Now all that remains is to make a formal argument of that. We get that from the
Lemma: Let $f_n \colon S \to \mathbb{R}$ be a sequence of functions such that the series $\sum\limits_{n = 0}^{\infty} f_n(x)$ is uniformly convergent on $S$. Then $(f_n)$ converges uniformly to $0$ on $S$.
Proof: Let $g \colon S \to \mathbb{R}$ be the sum of the series, and $p_k(x) = \sum_{n = 0}^k f_n(x)$ the $k^{\text{th}}$ partial sum function. Given $\varepsilon > 0$, by the uniform convergence of the series, there is a $K(\varepsilon) \in \mathbb{N}$ such that
$$\sup \{ \lvert p_k(x) - s(x)\rvert : x \in S\} \leqslant \frac{\varepsilon}{2}$$
for every $k \geqslant K(\varepsilon)$. Then, for every $k > K(\varepsilon)$ and every $x\in S$ we have
\begin{align}
\lvert f_k(x)\rvert &= \lvert p_k(x) - p_{k-1}(x)\rvert = \bigl\lvert \bigl(p_k(x) - s(x)\bigr) + \bigl(s(x) - p_{k-1}(x)\bigr)\bigr\rvert\\
&\leqslant \lvert p_k(x) - s(x)\rvert + \lvert p_{k-1}(x) - s(x)\rvert \leqslant \frac{\varepsilon}{2} + \frac{\varepsilon}{2} = \varepsilon,
\end{align}
whence $\sup \{ \lvert f_k(x)\rvert : x\in S\} \leqslant \varepsilon$ for $k > K(\varepsilon)$, and the uniform convergence of $(f_n)$ to $0$ on $S$ is proved.

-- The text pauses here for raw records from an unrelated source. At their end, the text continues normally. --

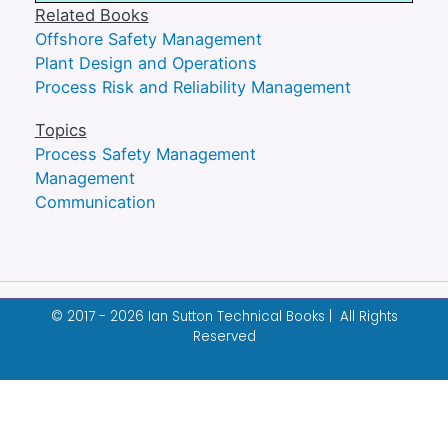
Related Books
Offshore Safety Management
Plant Design and Operations
Process Risk and Reliability Management
Topics
Process Safety Management
Management
Communication
© 2017 - 2026 Ian Sutton Technical Books | All Rights
Reserved
Designed & built by
Garza Web Design
.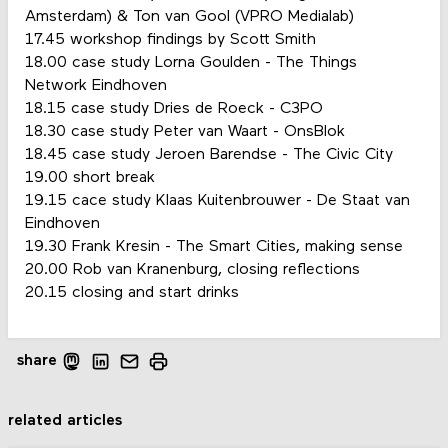
Amsterdam) & Ton van Gool (VPRO Medialab)
17.45 workshop findings by Scott Smith
18.00 case study Lorna Goulden - The Things
Network Eindhoven
18.15 case study Dries de Roeck - C3PO
18.30 case study Peter van Waart - OnsBlok
18.45 case study Jeroen Barendse - The Civic City
19.00 short break
19.15 cace study Klaas Kuitenbrouwer - De Staat van
Eindhoven
19.30 Frank Kresin - The Smart Cities, making sense
20.00 Rob van Kranenburg, closing reflections
20.15 closing and start drinks
share
related articles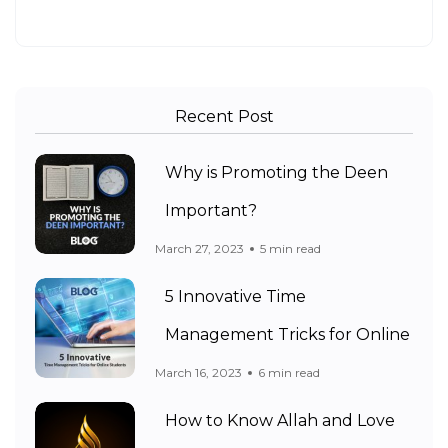
Recent Post
Why is Promoting the Deen
Important?
March 27, 2023
5 min read
5 Innovative Time
Management Tricks for Online
March 16, 2023
6 min read
How to Know Allah and Love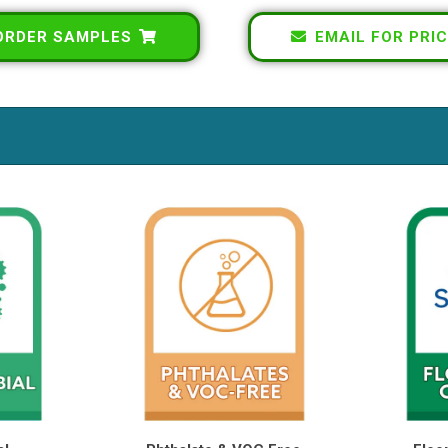
ORDER SAMPLES
EMAIL FOR PRIC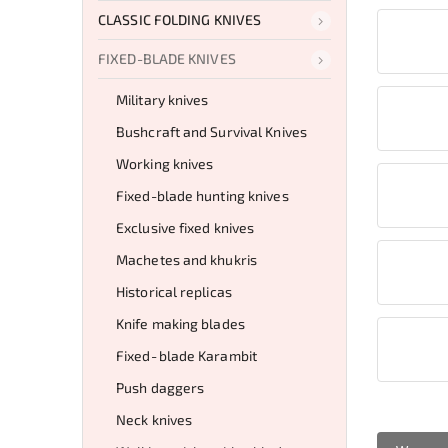
CLASSIC FOLDING KNIVES
FIXED-BLADE KNIVES
Military knives
Bushcraft and Survival Knives
Working knives
Fixed-blade hunting knives
Exclusive fixed knives
Machetes and khukris
Historical replicas
Knife making blades
Fixed‑blade Karambit
Push daggers
Neck knives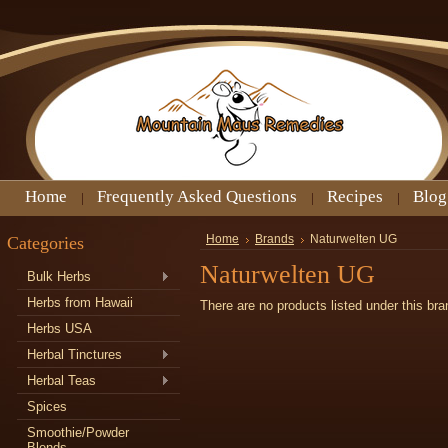
Home
Frequently Asked Questions
Recipes
Blog
Categories
Home
Brands
Naturwelten UG
Naturwelten UG
Bulk Herbs
Herbs from Hawaii
There are no products listed under this bra
Herbs USA
Herbal Tinctures
Herbal Teas
Spices
Smoothie/Powder
Blends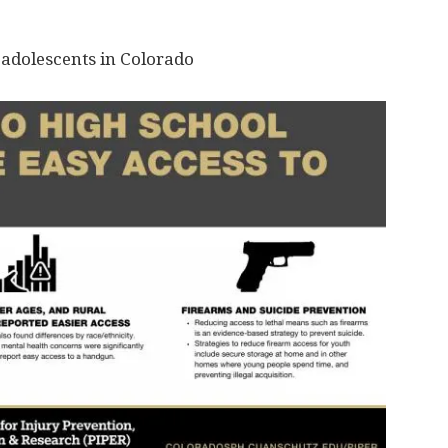
adolescents in Colorado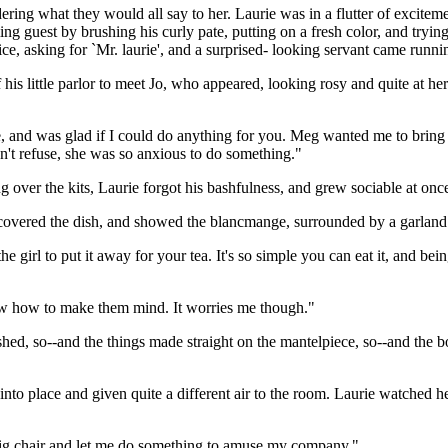
ing what they would all say to her. Laurie was in a flutter of exciteme
ng guest by brushing his curly pate, putting on a fresh color, and tryin
ice, asking for `Mr. laurie', and a surprised- looking servant came run
f his little parlor to meet Jo, who appeared, looking rosy and quite at he
e, and was glad if I could do anything for you. Meg wanted me to bring
n't refuse, she was so anxious to do something."
ng over the kits, Laurie forgot his bashfulness, and grew sociable at onc
 uncovered the dish, and showed the blancmange, surrounded by a garland
 the girl to put it away for your tea. It's so simple you can eat it, and be
 know how to make them mind. It worries me though."
rushed, so--and the things made straight on the mantelpiece, so--and the 
nto place and given quite a different air to the room. Laurie watched he
big chair and let me do something to amuse my company."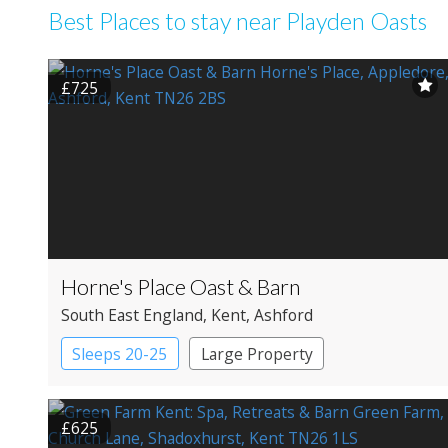
Best Places to stay near Playden Oasts
£725
Horne's Place Oast & Barn
South East England
, Kent
, Ashford
Sleeps 20-25
Large Property
£625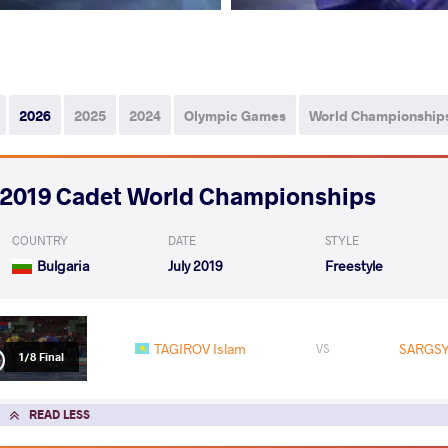
2026
2025
2024
Olympic Games
World Championship
2019 Cadet World Championships
COUNTRY
DATE
STYLE
Bulgaria
July 2019
Freestyle
TAGIROV Islam
SARGSY
VS
1/8 Final
READ LESS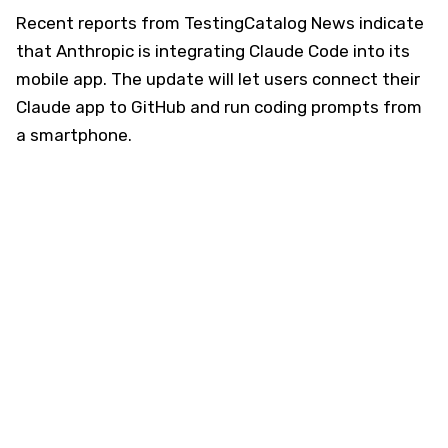
Recent reports from TestingCatalog News indicate
that Anthropic is integrating Claude Code into its
mobile app. The update will let users connect their
Claude app to GitHub and run coding prompts from
a smartphone.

In your example, with $f_n(x) = e^{- \lvert x-n\rvert}$ on $\mathbb{R}$, as you observed we have $f_n(n) = 1$ for all $n$, and so the sequence $(f_n)$ doesn't converge to $0$ uniformly on $\mathbb{R}$, whence by the lemma the series cannot converge uniformly on all of $\mathbb{R}$.
But, with a minuscule modification, your argument for the uniform convergence of the series on $(-\infty, 0]$ shows that the series converges uniformly on $(-\infty, A]$ for every $A\in \mathbb{R}$.